Previous LOC workshops and OPTECH conferences in the U.S., Sweden and Japan, have brought together other nations and industries around the world with similar interests in fighting where surprise attacks with missiles, aircraft, submarines, unmanned systems, and mines would be frequent and deadly, as well as to gain familiarity with the different kinds of tactics and technologies needed to defeat transnational threats. 
With the theme of “transnational threats and cooperation in the littorals,” the objective of OPTECH South has been to develop cooperative and technologically advanced ways impede kidnappings, drug running, and prevent other transnational threats and crimes in the Western Hemisphere that are affordable and sustainable.  
“We must cooperate against these new transnational threats and networks with teamwork: new ways to cooperate to find, seize, or destroy them in order to maintain a stable order among the nations of the Western Hemisphere,” said retired Capt. Wayne Hughes, dean emeritus at NPS and a founder of the LOC.  “If we can advance the state of the art, the results will be effective in other regions of the world as well.”

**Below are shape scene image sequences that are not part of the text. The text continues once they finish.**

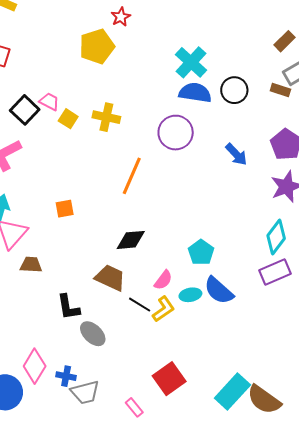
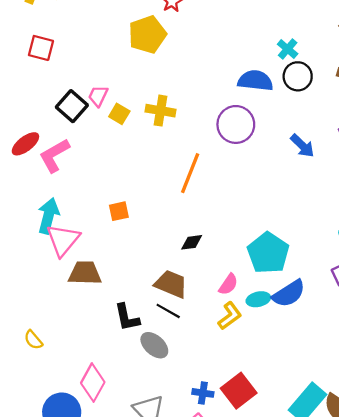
cyan cross: (191, 62) -> (288, 49), moved, size x0.6
pink trapezoid: (49, 102) -> (98, 96), turned -90
black diamond: (131, 240) -> (192, 242), size x0.7
cyan pentagon: (201, 252) -> (268, 253), size x1.5
brown trapezoid: (31, 265) -> (85, 273), size x1.4
blue semicircle: (219, 291) -> (289, 294), turned -72
black line: (140, 305) -> (168, 311), moved
blue cross: (66, 376) -> (203, 393), moved

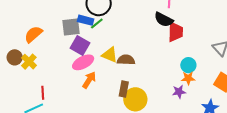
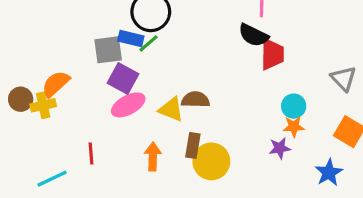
orange semicircle: (33, 34) -> (56, 84), moved
yellow triangle: (110, 55) -> (171, 109), moved
yellow cross: (29, 62) -> (43, 105), turned 35
orange arrow: (89, 80) -> (153, 157), moved, turned -30
red line: (43, 93) -> (91, 154), moved

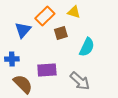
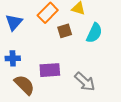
blue triangle: (23, 30) -> (14, 22), moved
cyan semicircle: (87, 47) -> (94, 33), moved

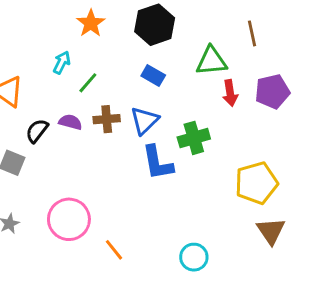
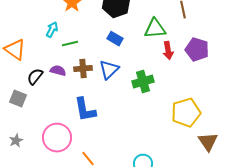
green line: (88, 83) -> (70, 44), turned 35
purple pentagon: (272, 92) -> (197, 50), turned 30
blue L-shape: (158, 163) -> (85, 110), moved
brown triangle: (271, 231) -> (208, 142), moved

Keynote speakers included Vice Adm. Leonardo Santamaria Gaitan, Commander, Colombian Navy; Rear Adm. Brian Hendrickson, Director, Theatre Engagement (J7), U.S. Southern Command; Vice Adm. Ernesto Duran Gonzalez, Chief of Naval Operations, Colombian Navy’s Strategic Direction; VADM Jorge Enrique Carreῆo Moreno PhD, President, COTECMAR, a public-private partnership that designs, builds and repairs ships and craft for navies and the maritime industry; and Almirante Bento Costa Lima Leite de Albuquerque Junior, Director General for Nuclear and Technological Development of the Brazilian Navy.  A tour of the COTECMAR shipyard was conducted prior to the conference.

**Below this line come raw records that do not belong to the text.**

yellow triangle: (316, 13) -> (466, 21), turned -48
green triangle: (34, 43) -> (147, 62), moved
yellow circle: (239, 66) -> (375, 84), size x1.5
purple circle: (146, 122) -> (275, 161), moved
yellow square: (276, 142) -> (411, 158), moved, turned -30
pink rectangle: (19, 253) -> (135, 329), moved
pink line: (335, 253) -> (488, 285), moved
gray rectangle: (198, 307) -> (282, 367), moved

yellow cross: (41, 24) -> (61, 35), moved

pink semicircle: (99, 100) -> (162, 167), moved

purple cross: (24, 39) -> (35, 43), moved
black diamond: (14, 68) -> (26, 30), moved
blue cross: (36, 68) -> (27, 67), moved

Panel discussions focused on regional cooperation to address transnational threats; C4ISR and networks; disruptive technologies; surface operations and trends; underwater challenges and opportunities; and maritime security technologies across ashore, such as the challenges of mines and explosive remnants of war.
“There needs to be a paradigm shift to get rid of unexploded ordnance so communities can more quickly get back to a sense of normality,” said retired British Army Lt. Col. David Leigh, now of Kareem Service Ltd.  
“All the pieces are here--from ships to intelligence to the environment--for Columbia’s Navy to build upon their ability to be dominant in their sovereign waters,” said Dave Forster of General Dynamics Mission Systems, who delivered a presentation on underwater sensor networks. 
“From the point of view of the LOC, we have always thought the experience of other nations was important because you have reason to focus on your own coastlines and nearby seas while the US Navy has been used to either retaining sea control in the open oceans or projecting the power of U. S. air and missile strikes, Marines landings or Special Forces operations on the land side of the littorals. Therefore, we sponsor these conferences very much to listen and to learn,” said Hughes.